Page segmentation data
-.-.-
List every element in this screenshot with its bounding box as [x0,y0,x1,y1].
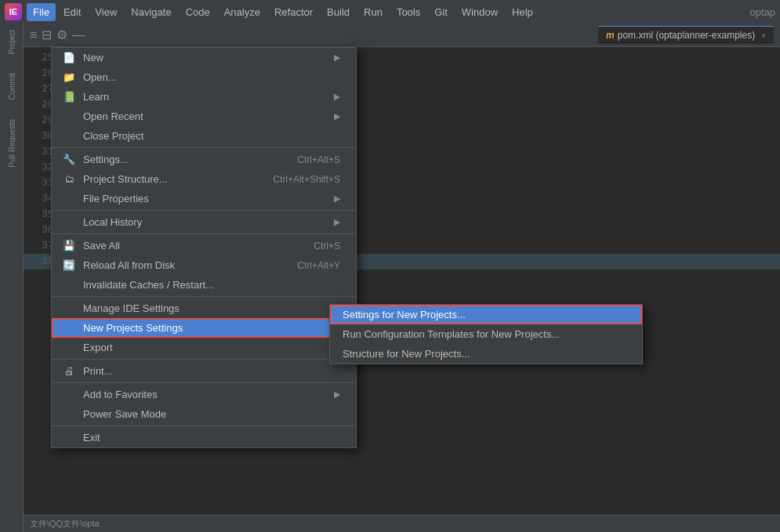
code-line-31: 31 <repository> [24,144,780,160]
menu-code[interactable]: Code [180,3,216,21]
gutter-38: 💡 [63,254,75,270]
line-number: 38 [30,254,53,270]
line-number: 29 [30,113,53,128]
tab-close-button[interactable]: × [761,31,766,40]
code-line-38: 38 💡 <snapshots> [24,254,780,270]
line-number: 25 [30,50,53,66]
code-text: <repository> [75,144,149,160]
code-text: <!-- Included s [75,128,167,144]
gear-icon[interactable]: ⚙ [56,27,67,42]
editor-tab[interactable]: m pom.xml (optaplanner-examples) × [598,26,774,44]
code-text2: fa [130,223,143,238]
menu-navigate[interactable]: Navigate [125,3,177,21]
line-number: 27 [30,81,53,97]
content-area: ≡ ⊟ ⚙ — m pom.xml (optaplanner-examples)… [24,24,780,532]
menu-tools[interactable]: Tools [390,3,426,21]
line-number: 35 [30,207,53,223]
code-line-28: 28 [24,97,780,113]
code-text: es> [75,191,93,207]
status-bar: 文件\QQ文件\opta [24,515,780,532]
gutter-37 [63,243,75,249]
gutter-29 [63,118,75,124]
menu-analyze[interactable]: Analyze [218,3,267,21]
status-path: 文件\QQ文件\opta [30,518,100,530]
code-text2: https:// [106,176,154,191]
code-line-35: 35 et re [24,207,780,223]
code-text: </releases> [75,238,143,254]
line-number: 28 [30,97,53,113]
code-text: <url> [75,176,106,191]
editor-toolbar: ≡ ⊟ ⚙ — m pom.xml (optaplanner-examples)… [24,24,780,47]
code-text: <id> [75,160,100,176]
tab-letter: m [606,30,615,41]
code-line-26: 26 <java.module.na [24,66,780,81]
gutter-31 [63,149,75,155]
code-line-27: 27 </properties> [24,81,780,97]
gutter-27 [63,86,75,92]
sidebar-pr-icon[interactable]: Pull Requests [2,119,22,168]
code-text: et re [75,207,106,223]
code-line-36: 36 <enabled>fa [24,223,780,238]
menu-edit[interactable]: Edit [57,3,87,21]
code-line-29: 29 <repositories> [24,113,780,128]
line-number: 37 [30,238,53,254]
project-name: optap [749,6,775,18]
align2-icon[interactable]: ⊟ [42,27,52,42]
gutter-25 [63,55,75,61]
code-text: </properties> [75,81,154,97]
tab-title: pom.xml (optaplanner-examples) [618,30,755,41]
line-number: 34 [30,191,53,207]
menu-help[interactable]: Help [506,3,539,21]
menu-refactor[interactable]: Refactor [268,3,319,21]
code-text: <properties> [75,50,149,66]
line-number: 30 [30,128,53,144]
menu-build[interactable]: Build [321,3,356,21]
code-text: <snapshots> [75,254,143,270]
sidebar: Project Commit Pull Requests [0,24,24,532]
menu-window[interactable]: Window [455,3,504,21]
code-line-33: 33 <url>https:// [24,176,780,191]
line-number: 36 [30,223,53,238]
code-line-32: 32 <id>jboss-pub [24,160,780,176]
menu-git[interactable]: Git [428,3,454,21]
align-icon[interactable]: ≡ [30,28,37,42]
code-line-25: 25 <properties> [24,50,780,66]
line-number: 33 [30,176,53,191]
code-line-30: 30 <!-- Included s [24,128,780,144]
code-line-34: 34 es> [24,191,780,207]
menu-view[interactable]: View [89,3,123,21]
editor: ≡ ⊟ ⚙ — m pom.xml (optaplanner-examples)… [24,24,780,532]
code-text: <repositories> [75,113,161,128]
line-number: 32 [30,160,53,176]
line-number: 26 [30,66,53,81]
code-text: <enabled> [75,223,130,238]
dash-icon[interactable]: — [72,28,85,42]
menu-file[interactable]: File [27,3,56,21]
code-text2: jboss-pub [100,160,154,176]
line-number: 31 [30,144,53,160]
menu-run[interactable]: Run [357,3,389,21]
menu-bar: IE File Edit View Navigate Code Analyze … [0,0,780,24]
main-area: Project Commit Pull Requests ≡ ⊟ ⚙ — m p… [0,24,780,532]
code-content: 25 <properties> 26 <java.module.na 27 </… [24,47,780,273]
code-text: <java.module.na [75,66,167,81]
sidebar-project-icon[interactable]: Project [2,30,22,54]
code-line-37: 37 </releases> [24,238,780,254]
sidebar-commit-icon[interactable]: Commit [2,73,22,100]
app-icon: IE [5,3,22,20]
toolbar-icons: ≡ ⊟ ⚙ — [30,27,85,42]
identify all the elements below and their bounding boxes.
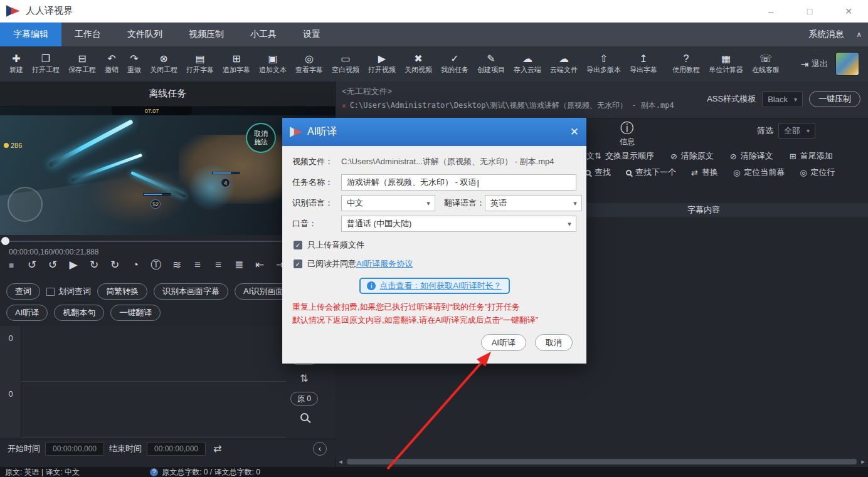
task-name-input[interactable]: 游戏讲解（原视频、无水印） - 双语 | <box>341 174 576 191</box>
clear-target-button[interactable]: ⊘清除译文 <box>730 150 773 162</box>
text-style-button[interactable]: Ⓣ <box>150 258 162 272</box>
toolbar-online-support[interactable]: ☏在线客服 <box>748 48 784 80</box>
toolbar-unit-calculator[interactable]: ▦单位计算器 <box>704 48 748 80</box>
ass-template-select[interactable]: Black ▾ <box>762 92 803 107</box>
close-icon[interactable]: ✕ <box>570 125 579 139</box>
rewind-1s-button[interactable]: ↺ <box>46 258 59 271</box>
filter-select[interactable]: 全部 ▾ <box>778 123 815 139</box>
forward-1s-button[interactable]: ↻ <box>88 258 100 271</box>
scroll-right-icon[interactable]: ▸ <box>858 458 868 466</box>
rewind-3s-button[interactable]: ↺ <box>26 258 38 271</box>
locate-line-button[interactable]: ◎定位行 <box>800 167 835 178</box>
original-count-button[interactable]: 原 0 <box>290 392 318 406</box>
timeline-handle[interactable] <box>1 237 9 245</box>
align-middle-button[interactable]: ≡ <box>212 259 225 271</box>
play-button[interactable]: ▶ <box>67 258 80 271</box>
toolbar-new[interactable]: ✚新建 <box>5 48 28 80</box>
clear-source-button[interactable]: ⊘清除原文 <box>670 150 714 162</box>
lookup-word-button[interactable]: 查词 <box>6 283 40 300</box>
chevron-up-icon[interactable]: ∧ <box>856 30 862 39</box>
toolbar-save-cloud[interactable]: ☁存入云端 <box>509 48 546 80</box>
equalizer-button[interactable]: ≋ <box>171 258 183 271</box>
end-time-input[interactable]: 00:00:00,000 <box>147 442 206 456</box>
subtitle-row[interactable]: 0 <box>0 382 286 438</box>
ai-transcribe-button[interactable]: AI听译 <box>6 305 48 321</box>
close-icon[interactable]: ✕ <box>829 0 868 23</box>
toolbar-open-video[interactable]: ▶打开视频 <box>364 48 400 80</box>
translate-language-select[interactable]: 英语 ▾ <box>485 195 582 211</box>
toolbar-close-project[interactable]: ⊗关闭工程 <box>146 48 182 80</box>
toolbar-save-project[interactable]: ⊟保存工程 <box>64 48 100 80</box>
swap-display-order-button[interactable]: 文⇅交换显示顺序 <box>586 150 654 162</box>
toolbar-view-subtitle[interactable]: ◎查看字幕 <box>291 48 327 80</box>
toolbar-exit[interactable]: ⇥退出 <box>800 58 828 70</box>
toolbar-open-project[interactable]: ❐打开工程 <box>28 48 64 80</box>
video-file-path: C:\Users\Administrator\Desktop\测试\视频\游戏讲… <box>350 100 674 111</box>
sort-icon[interactable]: ⇅ <box>300 372 308 384</box>
forward-3s-button[interactable]: ↻ <box>109 258 121 271</box>
ocr-frame-button[interactable]: 识别本画面字幕 <box>154 283 228 300</box>
agreement-link[interactable]: AI听译服务协议 <box>356 258 413 270</box>
toolbar-create-project[interactable]: ✎创建项目 <box>473 48 509 80</box>
mt-sentence-button[interactable]: 机翻本句 <box>54 305 104 321</box>
toolbar-tutorial[interactable]: ?使用教程 <box>668 48 704 80</box>
collapse-panel-icon[interactable]: ‹ <box>313 442 327 456</box>
toolbar-append-subtitle[interactable]: ⊞追加字幕 <box>218 48 255 80</box>
start-time-input[interactable]: 00:00:00,000 <box>45 442 104 456</box>
minimize-icon[interactable]: – <box>751 0 790 23</box>
agreement-checkbox[interactable]: ✓ <box>294 259 302 268</box>
menu-file-queue[interactable]: 文件队列 <box>114 23 176 46</box>
align-top-button[interactable]: ≡ <box>191 259 204 271</box>
zoom-icon[interactable] <box>300 413 309 421</box>
toolbar-export-versions[interactable]: ⇧导出多版本 <box>582 48 625 80</box>
scrollbar-thumb[interactable] <box>347 459 857 464</box>
avatar[interactable] <box>835 52 859 76</box>
scroll-left-icon[interactable]: ◂ <box>336 458 346 466</box>
menu-workbench[interactable]: 工作台 <box>61 23 114 46</box>
replace-button[interactable]: ⇄替换 <box>691 167 718 178</box>
hint-link-button[interactable]: i 点击查看：如何获取AI听译时长？ <box>359 278 510 294</box>
accent-select[interactable]: 普通话 (中国大陆) ▾ <box>341 216 576 232</box>
toolbar-my-tasks[interactable]: ✓我的任务 <box>437 48 473 80</box>
info-button[interactable]: ⓘ 信息 <box>611 122 643 147</box>
align-bottom-button[interactable]: ≣ <box>233 258 245 271</box>
find-button[interactable]: 查找 <box>585 167 611 178</box>
toolbar-append-text[interactable]: ▣追加文本 <box>255 48 291 80</box>
menu-video-encode[interactable]: 视频压制 <box>176 23 237 46</box>
help-circle-icon[interactable]: ? <box>150 468 158 476</box>
append-ends-button[interactable]: ⊞首尾添加 <box>790 150 833 162</box>
timer-button[interactable]: ◔ <box>129 259 142 271</box>
menu-settings[interactable]: 设置 <box>290 23 334 46</box>
audio-only-checkbox[interactable]: ✓ <box>294 241 302 249</box>
time-edit-row: 开始时间 00:00:00,000 结束时间 00:00:00,000 ⇄ ‹ <box>0 439 336 458</box>
ass-template-label: ASS样式模板 <box>707 93 756 105</box>
simplified-traditional-button[interactable]: 简繁转换 <box>97 283 147 300</box>
toolbar-cloud-files[interactable]: ☁云端文件 <box>546 48 582 80</box>
toolbar-undo[interactable]: ↶撤销 <box>100 48 123 80</box>
locate-current-button[interactable]: ◎定位当前幕 <box>733 167 785 178</box>
jump-start-button[interactable]: ⇤ <box>253 258 266 271</box>
filter-group: 筛选 全部 ▾ <box>757 123 815 139</box>
swap-times-icon[interactable]: ⇄ <box>213 443 221 454</box>
remove-file-icon[interactable]: ✕ <box>342 102 346 110</box>
select-lookup-checkbox[interactable] <box>46 288 55 296</box>
confirm-ai-transcribe-button[interactable]: AI听译 <box>481 334 526 351</box>
horizontal-scrollbar[interactable]: ◂ ▸ <box>336 456 868 467</box>
stop-button[interactable]: ■ <box>5 260 18 270</box>
cancel-button[interactable]: 取消 <box>535 334 573 351</box>
toolbar-export-subtitle[interactable]: ↥导出字幕 <box>625 48 662 80</box>
toolbar-close-video[interactable]: ✖关闭视频 <box>400 48 437 80</box>
subtitle-row[interactable]: 0 <box>0 326 286 382</box>
system-message-button[interactable]: 系统消息 <box>808 29 844 40</box>
mt-all-button[interactable]: 一键翻译 <box>110 305 161 321</box>
maximize-icon[interactable]: □ <box>790 0 829 23</box>
menu-subtitle-edit[interactable]: 字幕编辑 <box>0 23 61 46</box>
toolbar-blank-video[interactable]: ▭空白视频 <box>327 48 364 80</box>
toolbar-open-subtitle[interactable]: ▤打开字幕 <box>182 48 218 80</box>
select-lookup-toggle[interactable]: 划词查词 <box>46 286 91 297</box>
find-next-button[interactable]: 查找下一个 <box>626 167 676 178</box>
one-click-render-button[interactable]: 一键压制 <box>809 91 860 107</box>
menu-tools[interactable]: 小工具 <box>237 23 290 46</box>
toolbar-redo[interactable]: ↷重做 <box>123 48 146 80</box>
recognize-language-select[interactable]: 中文 ▾ <box>341 195 435 211</box>
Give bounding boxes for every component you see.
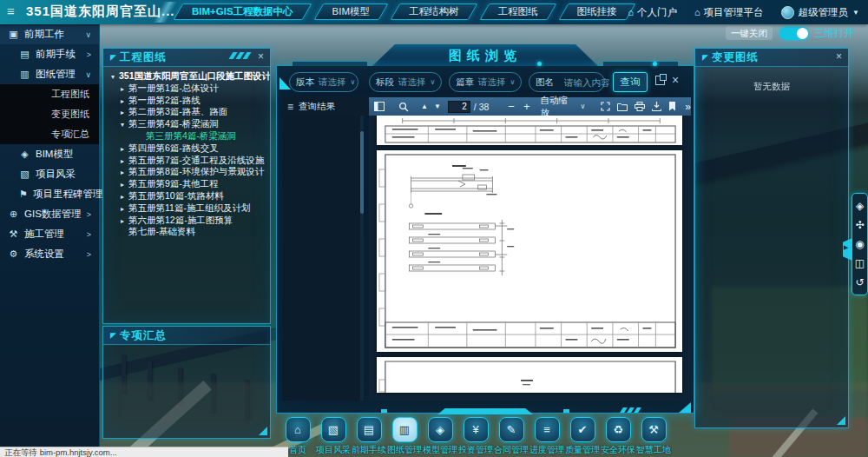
-.-.-
**WHAT YOU SHOULD DO**.
Every line of the entries above that contains the word "properties" must be tallied, and the number alone reported.

**SOLUTION FOR THIS PROBLEM**.
5